Enjoy exploring your backyard or a new park with your kids to find a leaf. You may also want to collect a couple extra leaves, rocks, flowers, and anything else interesting to create some artwork with later!

Photograph by Holly Zajur

4. Fill a clear bowl with lukewarm water

Photograph by Holly Zajur

5. Place the leaf in water and place a small rock on to fully submerge the leaf in water and let it sit for an hour

  • Lay in and soak up the sun yourself! Always a great chance to look at the clouds and say what you see!
  • This is also a wonderful time to play with some of the other treasures you collected on your hike. You turn your found objects into stamps by dipping them in paints and pressing them onto a new surface or building a fairy house! There is lots of room to play here, get creative!

Photograph by Holly Zajur

6. Observe

We hope you had fun at playtime! Now let’s get back to your “breathing bowl”.Small bubbles should form on the leaf and around the edge of the bowl.

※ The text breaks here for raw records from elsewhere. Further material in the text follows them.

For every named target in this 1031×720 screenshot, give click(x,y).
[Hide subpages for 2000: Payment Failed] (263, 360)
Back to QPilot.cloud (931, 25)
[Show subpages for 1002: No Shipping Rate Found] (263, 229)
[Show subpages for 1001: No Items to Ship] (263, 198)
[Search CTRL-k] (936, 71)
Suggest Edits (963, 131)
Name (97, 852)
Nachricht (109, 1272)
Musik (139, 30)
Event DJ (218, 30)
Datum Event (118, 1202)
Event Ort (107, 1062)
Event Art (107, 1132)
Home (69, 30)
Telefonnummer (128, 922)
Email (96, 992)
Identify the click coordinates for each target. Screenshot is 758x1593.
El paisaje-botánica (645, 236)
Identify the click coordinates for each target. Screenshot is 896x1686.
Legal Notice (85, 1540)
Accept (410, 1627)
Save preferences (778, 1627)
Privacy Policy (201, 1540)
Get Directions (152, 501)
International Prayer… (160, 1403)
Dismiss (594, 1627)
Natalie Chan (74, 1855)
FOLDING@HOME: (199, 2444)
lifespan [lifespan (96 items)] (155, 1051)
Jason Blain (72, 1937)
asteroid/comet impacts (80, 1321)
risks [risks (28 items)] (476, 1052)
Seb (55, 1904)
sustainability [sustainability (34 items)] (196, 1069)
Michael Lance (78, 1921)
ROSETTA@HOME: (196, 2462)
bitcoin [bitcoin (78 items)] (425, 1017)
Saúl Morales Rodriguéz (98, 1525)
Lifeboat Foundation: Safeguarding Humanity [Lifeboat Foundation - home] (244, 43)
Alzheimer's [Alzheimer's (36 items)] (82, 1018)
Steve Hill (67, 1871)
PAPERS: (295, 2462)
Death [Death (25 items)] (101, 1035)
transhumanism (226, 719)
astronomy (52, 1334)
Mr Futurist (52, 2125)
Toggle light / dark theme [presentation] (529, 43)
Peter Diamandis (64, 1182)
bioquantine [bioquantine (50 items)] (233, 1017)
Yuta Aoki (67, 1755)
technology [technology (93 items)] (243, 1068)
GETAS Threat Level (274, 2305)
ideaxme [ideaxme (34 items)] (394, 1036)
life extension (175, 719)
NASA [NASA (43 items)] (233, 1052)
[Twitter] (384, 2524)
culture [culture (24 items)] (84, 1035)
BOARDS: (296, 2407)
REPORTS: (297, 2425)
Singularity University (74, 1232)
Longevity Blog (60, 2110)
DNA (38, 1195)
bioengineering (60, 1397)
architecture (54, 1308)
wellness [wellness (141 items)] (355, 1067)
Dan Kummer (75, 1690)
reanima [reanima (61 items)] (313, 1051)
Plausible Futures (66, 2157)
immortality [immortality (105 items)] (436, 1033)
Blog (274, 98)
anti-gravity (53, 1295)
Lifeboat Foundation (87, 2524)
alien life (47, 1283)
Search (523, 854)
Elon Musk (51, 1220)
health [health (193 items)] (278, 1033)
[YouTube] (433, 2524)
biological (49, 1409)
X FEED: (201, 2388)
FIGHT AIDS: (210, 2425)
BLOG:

Check the leaf to ask kids what they see!

7. Educate

Explain what just happened! (this part can get complex, depending on the age of kids you can go more or less in depth)

Ask kids what happens when they hold their breath under water and then let their breath out? Bubbles would appear and that is what they are seeing here.

Diagram and Photograph by Holly Zajur

  1. As the leaf soaks in sunlight, it is absorbing energy from the sun. The process of turning sunlight into energy is known as photosynthesis. To make space for this energy, the leaf needs to get rid of what it no longer needs. The process of getting rid of what the leaf no longer needs is called transpiration. As the leaf transpires, it the releases oxygen. As the leaf releases its extra oxygen while underwater, the oxygen is seen as bubbles in the water.
  2. There is a reciprocal relationship between people and plants! A plant’s leaves act like lungs. While people breath in oxygen and exhale carbon dioxide, plants take in carbon dioxide and release oxygen.

You can also help immerse your kids in what life in the Amazon might be like through music! Check out “The Dry Season: Cricket and Dove” from Smithsonian Folkways Recordings to create compassion for this incredible environment.

Works Cited
“How Do Leaves Breathe? A Simple Science Experiment for Kids.” – Edventures with Kids. Web. 11 July 2016.
ParticleMen. “They Might Be Giants – Photosynthesis (official Video).” YouTube. YouTube, 25 Mar. 2010. Web. 11 July 2016.
“Rainforest Concern.” – Why Are Rainforests Important? Web. 11 July 2016.
“The Open Door Web Site : Biology : How Plants Breathe : The Differences in the Exchange of Gases between Plant Respiration and Photosynthesis.” The Open Door Web Site : Biology : How Plants Breathe : The Differences in the Exchange of Gases between Plant Respiration and Photosynthesis. Web. 11 July 2016.
“00.06.02: How Plants Help Us Breathe.” 00.06.02: How Plants Help Us Breathe. Web. 11 July 2016.